I have opened several tickets with Solarwinds on a similar issue. They have told me that it's my Windows 2008 OS that's the issue but I'm having a hard time believing that it is. We have an issue where once every couple of weeks, two certain Juniper switches go into alarm in Solarwinds....
Each time, we can ping and reach these switches with no issues. I know this sounds like a network issue on the surface but I can guarantee it's not. These switches are totally independent of one another and not even in the same geographic region of the world.
When I login to the Solarwinds server, I cannot ping the device from that server but if I check from any other location in our network the switch is reachable. Yes, I've opened tickets with Juniper and a trace on their switches shows the ICMP echo request not even arriving at their switches.
I'm writing this because I was just paged about this incident. The usual fix is to reboot the server and the alarm clears (which it just did now).
I can appreciate what Solarwinds is saying about this being an OS issue but we completely rebuilt the box with a brand new fresh copy of Windows 2008 and it continues.
Based on everything I have read, this is a transport layer issue. The host (the Orion server) stops listening for these protocols.
My thought on this issue right now is the Windows 2008 OS and/or the Dell server is having some type of issue. Areas I plan to check are:
1) is NIC teaming causing the issue?
2) is the Dell firmware fully upgraded?
3) is Cisco etherchannel at fault?
4) is Windows fully upgraded?
That's very interesting - we are running on a Dell Poweredge 2950 with built in NIC cards.
In our case I will double check but believe the NIC drivers and server firmware are all up to speed - will double check though.
No NIC teaming or Cisco etherchannel involved in our side.
It appears this may be an issue with Windows Server 2008 R2.
I'm having this same exact problem with Nimsoft's net_connect probe which sends out 3 immediate pings, then receives 3 pings back from the remote host.
Intermittently, I'm seeing my Nimsoft server send out a ICMP Type 3, Code 2: Protocol Unreachable. When I check the headers of the "offending packet" (the ICMP Ping Reply), it has an IP Protocol Type of 1 (ICMP) which is correct and expected. For some unknown reason, the TCP/IP stack on the server is intermittently not able to process the ICMP reply request (received too fast?) and sends out a Protocol Unreachable message. But, this is NOT generated by the application (Solarwinds / Nimsoft) based on my knowledge of the TCP/IP stack. It's the kernel's TCP/IP stack that generates these messages.
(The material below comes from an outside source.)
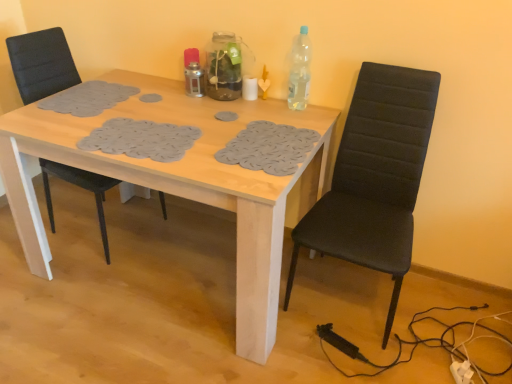 The height and width of the screenshot is (384, 512). Identify the location of free space to the left of black fabric chair at left, the 1th chair positioned from the left. (47, 220). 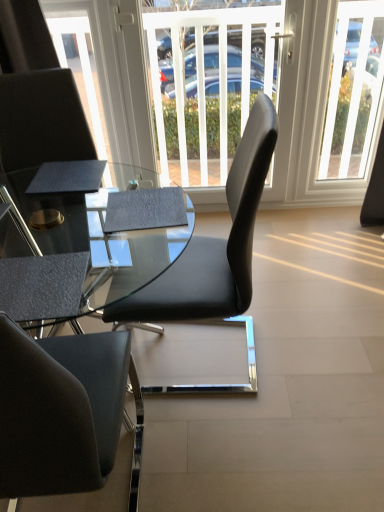 Question: Should I look upward or downward to see black leather chair at center, the 1th chair viewed from the right?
Now, once this "ICMP Protocol Unreachable" message is sent out the remote host, it's up to the remote end to decide how to proceed. In most cases, additional pings are still replied to. However, if the customer has some type of security appliance such as an Intrusion Prevention System, many have signatures that prevent additional traffic from being sent after an ICMP Protocol Unreachable message has been received. This is what's happening to me for some customers. Once the ICMP Protocol Unreachable is sent to the remote host after processing it's ping reply, I receive no further ping replys to my requests. (I can however still telnet / http / https to these devices...)
We're still investigating what is actually preventing the ICMP replys from being sent (IPS, ASA, or Host OS) after the ICMP Type 3, Code 2 is received. However, I've come up with a simple bandaid to the problem that will allow monitoring to be unaffected.
Just block ICMP protocol unreachable messages from your Orion / Nimsoft server that is sending out pings. You can do this with the Windows Firewall pretty easily. If you have a Cisco router, you can apply the following access-list to your interface/vlan attached to your monitoring server.
access-list 101 deny icmp host 10.10.254.254 any unreachable
access-list 101 permit ip any any
ip access-group 101 in
You can see below how many it's catching after a 24-48hr period.
Extended IP access list 198
10 deny icmp host 10.255.254.211 any unreachable (27340 matches)20 permit ip any any (5944388 matches)Since I implemented this bandaid, no further hosts stop responding to pings.